5

I'm trying to run OpenGL applications (Gazebo) inside a Ubuntu 16.04 container, and I'd like to be able to take advantage of nvidia graphics acceleration when available. I'm trying to figure out what the recommended, officially supported (by nvidia, hopefully) way to achieve this is.

My requirements:

  1. Creating the image is time-consuming, so I'd like to either have one image for all kinds of graphics (nvidia, mesa i.e. everything else), or if separate, they should be built "FROM" a common base image with the bulk of the content.
  2. The nvidia container should work on different systems which may have different nvidia cards and driver versions installed.
  3. I need to use Ubuntu 16.04, company requires this, although this is the least-important of these requirements, e.g. if this could only be done on 18.04 I'd be interested as well.

What I've tried so far:

  • Just build separate images for nvidia and everything else, with FROM nvidia/opengl:1.0-glvnd-runtime-ubuntu16.04. This works well, but requires to build two images, which takes twice the time and twice the disk space. Breaks requirement 1.
  • Build the "normal" (mesa/intel) image first from ubuntu:16.04, do all the time-consuming stuff there, then use this as the base for another image where NVIDIA drivers are installed manually from the official "run file". This works if the driver matches exactly the driver installed on the host, but not if the host has a different (e.g. older) version. Breaks requirement 2.
  • Do nothing, just run my regular mesa-enabled container with --runtime=nvidia -e NVIDIA_VISIBLE_DEVICES=all -e NVIDIA_DRIVER_CAPABILITIES=all. If I do, nvidia-smi sees the card, but OpenGL (e.g. glxinfo) still tries to load the swrast driver, which doesn't work.

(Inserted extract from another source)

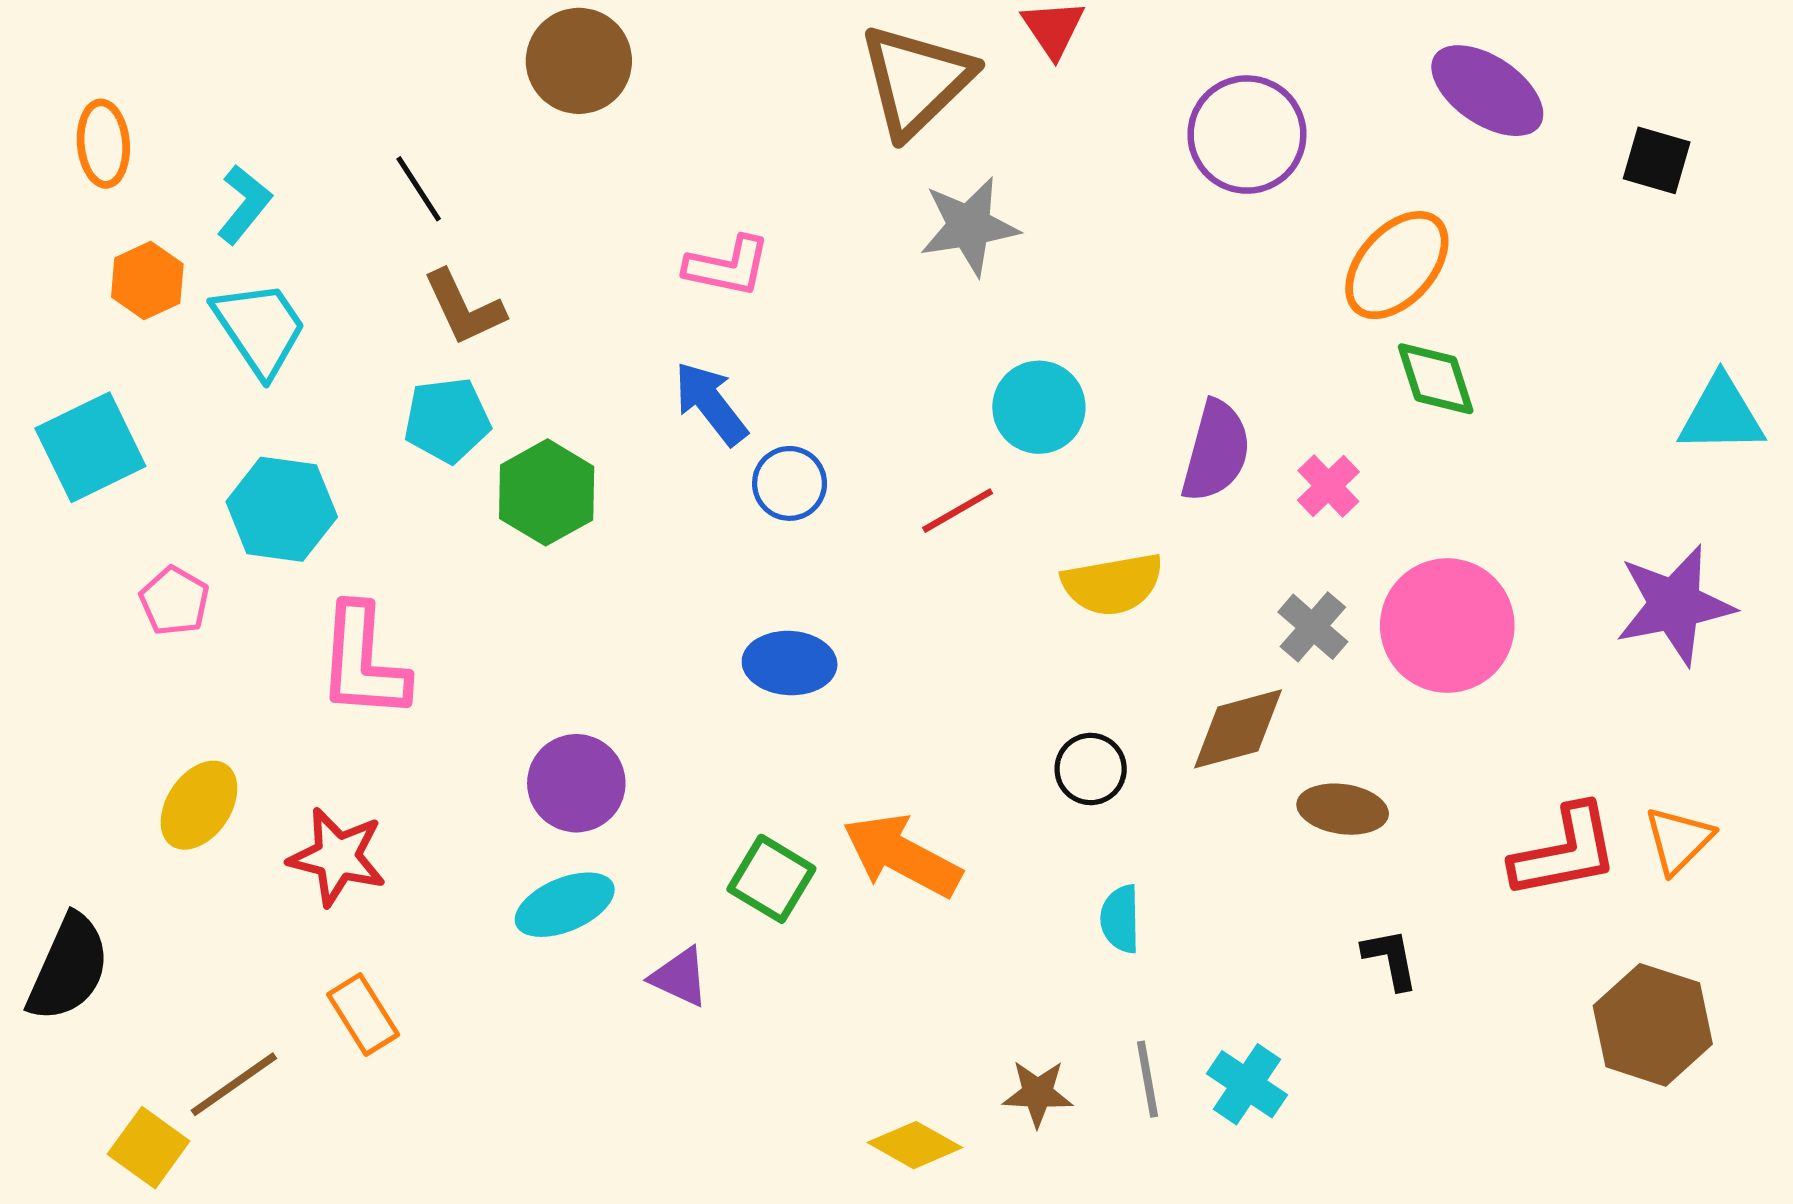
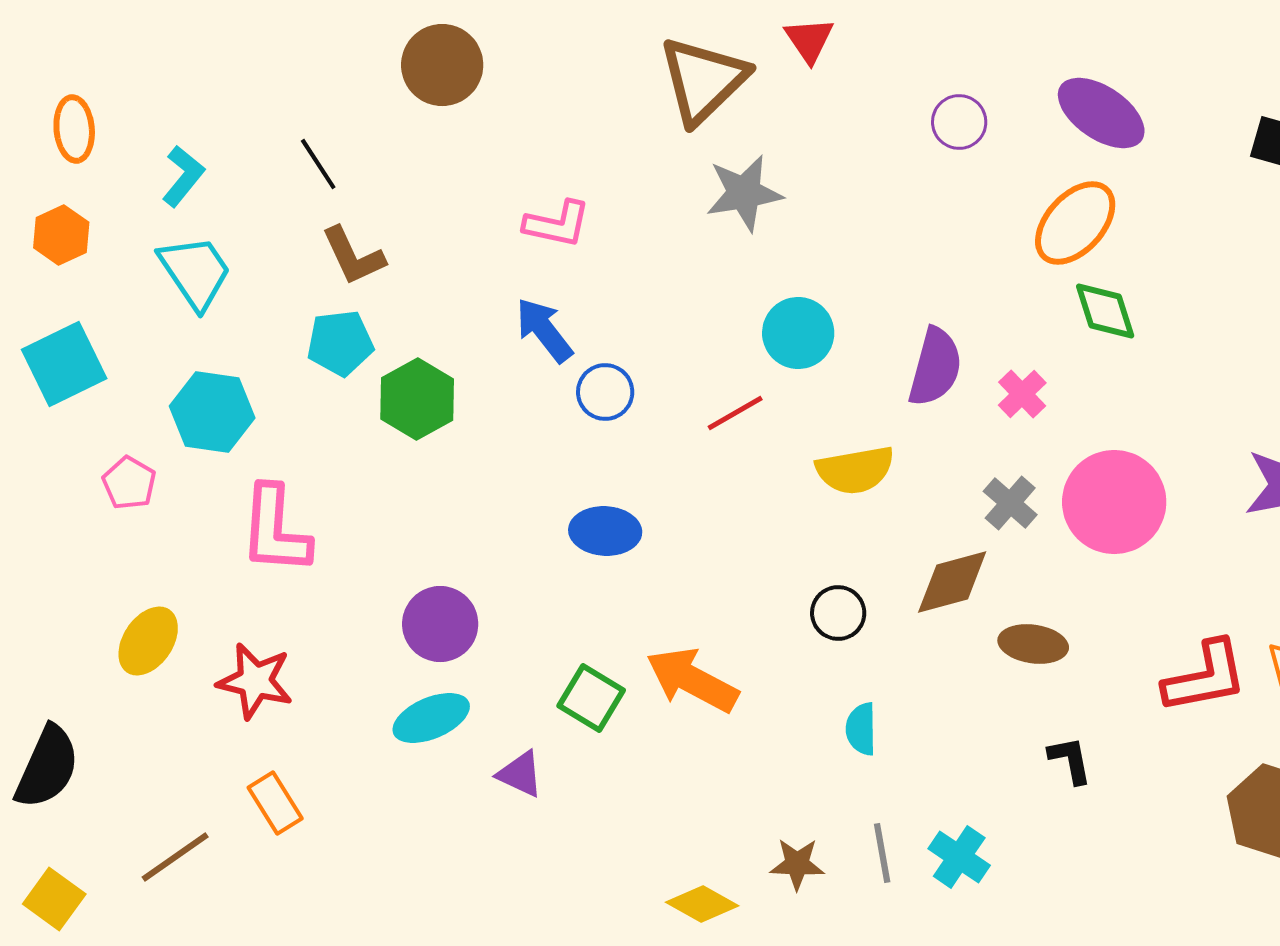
purple ellipse: (1487, 91) -> (1101, 113), moved
purple circle: (1247, 135) -> (959, 122), size x0.6
orange hexagon: (147, 281) -> (61, 235), moved
yellow square: (149, 1148) -> (54, 899), moved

Most examples I've seen in the wild use the nvidia/opengl:1.0-glvnd-runtime-ubuntu16.04 base, and for the life of me I cannot find how the nvidia drivers are installed (if at all) in that image. I've also read somewhere that with the nvidia container runtime (i.e. nvidia-docker2, which I'm using) you don't need to install the drivers, but that doesn't seem to be the case, at least not for OpenGL.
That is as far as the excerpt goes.